Repository Structure (Designed for Scale)

platform-infra/

├── modules/

│ ├── network/ # opinionated, versioned

│ ├── kubernetes/ # cluster lifecycle only

│ ├── iam/ # least-privilege boundaries

├── environments/

│ ├── dev/

│ ├── uat/

│ └── prod/

├── backend.tf # remote state + locking

├── versions.tf

└── provider.tf

Why this matters

Modules are immutable contracts
Environments only supply inputs, never logic
Changes become reviewable deltas, not surprises

Kubernetes Module: What Terraform Should (and Shouldn't) Do

Terraform should:

Create clusters
Define node pools
Enforce baseline security
Configure networking

Terraform should not:

Deploy applications
Manage runtime scaling
Handle per-service configuration

That boundary keeps the platform stable.

Cluster Definition (Intentional Minimalism)

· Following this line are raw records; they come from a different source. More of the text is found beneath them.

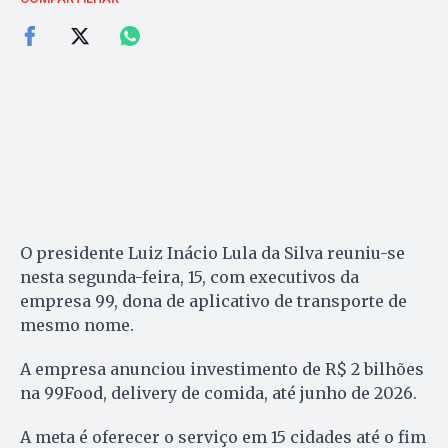
O presidente Luiz Inácio Lula da Silva reuniu-se
nesta segunda-feira, 15, com executivos da
empresa 99, dona de aplicativo de transporte de
mesmo nome.
A empresa anunciou investimento de R$ 2 bilhões
na 99Food, delivery de comida, até junho de 2026.
A meta é oferecer o serviço em 15 cidades até o fim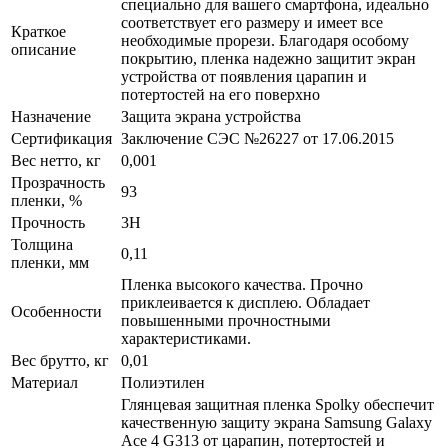
специально для вашего смартфона, идеально
соответствует его размеру и имеет все
Краткое
необходимые прорези. Благодаря особому
описание
покрытию, пленка надежно защитит экран
устройства от появления царапин и
потертостей на его поверхно
Назначение
Защита экрана устройства
Сертификация
Заключение СЭС №26227 от 17.06.2015
Вес нетто, кг
0,001
Прозрачность
93
пленки, %
Прочность
3H
Толщина
0,11
пленки, мм
Пленка высокого качества. Прочно
приклеивается к дисплею. Обладает
Особенности
повышенными прочностными
характеристиками.
Вес брутто, кг
0,01
Материал
Полиэтилен
Глянцевая защитная пленка Spolky обеспечит
качественную защиту экрана Samsung Galaxy
Ace 4 G313 от царапин, потертостей и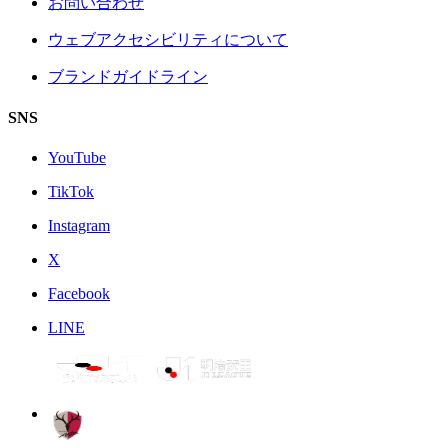
お問い合わせ
ウェブアクセシビリティについて
ブランドガイドライン
SNS
YouTube
TikTok
Instagram
X
Facebook
LINE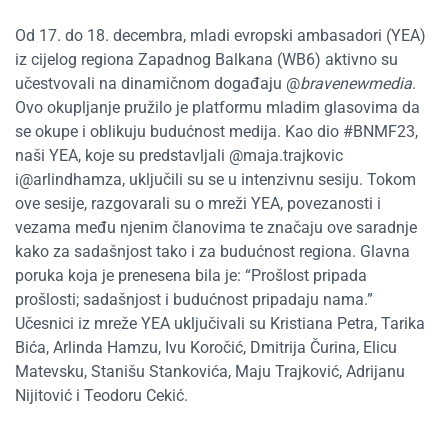
Od 17. do 18. decembra, mladi evropski ambasadori (YEA)
iz cijelog regiona Zapadnog Balkana (WB6) aktivno su
učestvovali na dinamičnom događaju @
bravenewmedia
.
Ovo okupljanje pružilo je platformu mladim glasovima da
se okupe i oblikuju budućnost medija. Kao dio #BNMF23,
naši YEA, koje su predstavljali @maja.trajkovic
i@arlindhamza, uključili su se u intenzivnu sesiju. Tokom
ove sesije, razgovarali su o mreži YEA, povezanosti i
vezama među njenim članovima te značaju ove saradnje
kako za sadašnjost tako i za budućnost regiona. Glavna
poruka koja je prenesena bila je: “Prošlost pripada
prošlosti; sadašnjost i budućnost pripadaju nama.”
Učesnici iz mreže YEA uključivali su Kristiana Petra, Tarika
Bića, Arlinda Hamzu, Ivu Koročić, Dmitrija Čurina, Elicu
Matevsku, Stanišu Stankovića, Maju Trajković, Adrijanu
Nijitović i Teodoru Cekić.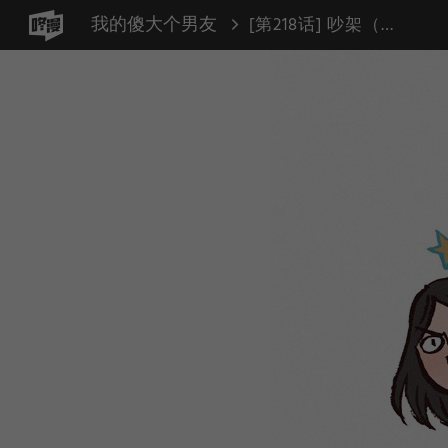
我的傻大个男友
[第218话] 吵架（3）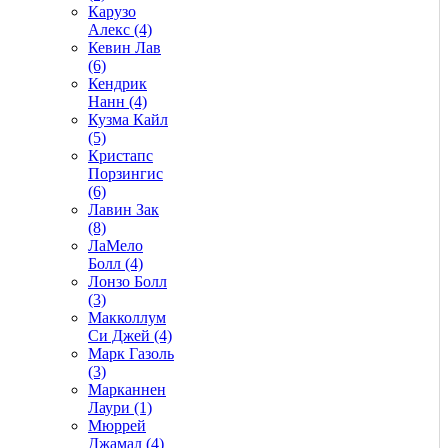
Карузо
Алекс (4)
Кевин Лав
(6)
Кендрик
Нанн (4)
Кузма Кайл
(5)
Кристапс
Порзингис
(6)
Лавин Зак
(8)
ЛаМело
Болл (4)
Лонзо Болл
(3)
Макколлум
Си Джей (4)
Марк Газоль
(3)
Марканнен
Лаури (1)
Мюррей
Джамал (4)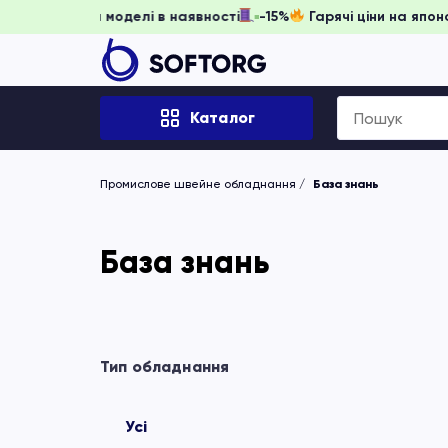
 забронювати, доки моделі в наявності
-15%
Гарячі ціни н
Search
Каталог
for:
Промислове швейне обладнання
База знань
База знань
Тип обладнання
Усі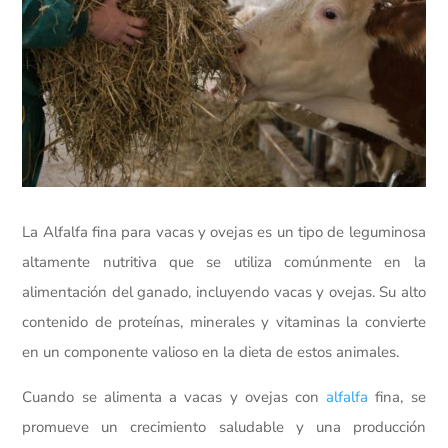
La Alfalfa fina para vacas y ovejas es un tipo de leguminosa
altamente nutritiva que se utiliza comúnmente en la
alimentación del ganado, incluyendo vacas y ovejas. Su alto
contenido de proteínas, minerales y vitaminas la convierte
en un componente valioso en la dieta de estos animales.
Cuando se alimenta a vacas y ovejas con
alfalfa
fina, se
promueve un crecimiento saludable y una producción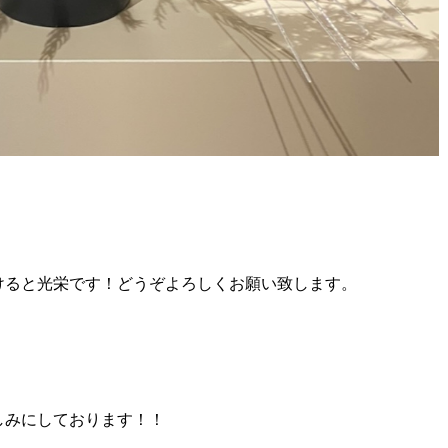
けると光栄です！どうぞよろしくお願い致します。
しみにしております！！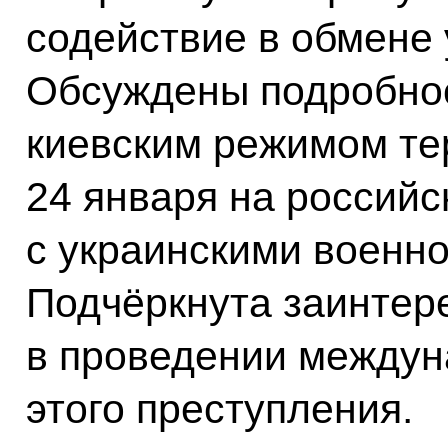
содействие в обмене
Обсуждены подробно
киевским режимом те
24 января на российс
с украинскими военно
Подчёркнута заинтер
в проведении междун
этого преступления.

resource "google_container_cluster" "this" {

name = var.cluster_name

location = var.region

remove_default_node_pool = true

initial_node_count = 1

release_channel {

channel = "REGULAR"

}

workload_identity_config {

workload_pool = "${var.project_id}.svc.id.goog"

}

Why this matters

Release channels reduce operational burden
Workload Identity eliminates long-lived secrets
Default node pools are avoided by design

Node Pools as Failure Domains

resource "google_container_node_pool" "system" {

name = "system-pool"

cluster = google_container_cluster.this.name

node_config {

machine_type = "e2-standard-4"

labels = {

workload = "system"

}

autoscaling {

min_node_count = 1

max_node_count = 3

}

This enables:

Workload isolation
Predictable blast radius
Safer upgrades

Environment Parity via Inputs

# environments/prod/terraform.tfvars

cluster_name = "platform-prod"

region = "asia-south1"

node_min = 3

node_max = 10

Same code. Different intent.

Operational Outcomes

Deterministic infrastructure
Reproducible environments
Faster incident recovery
Safer experimentation

Terraform becomes boring - and that's a compliment.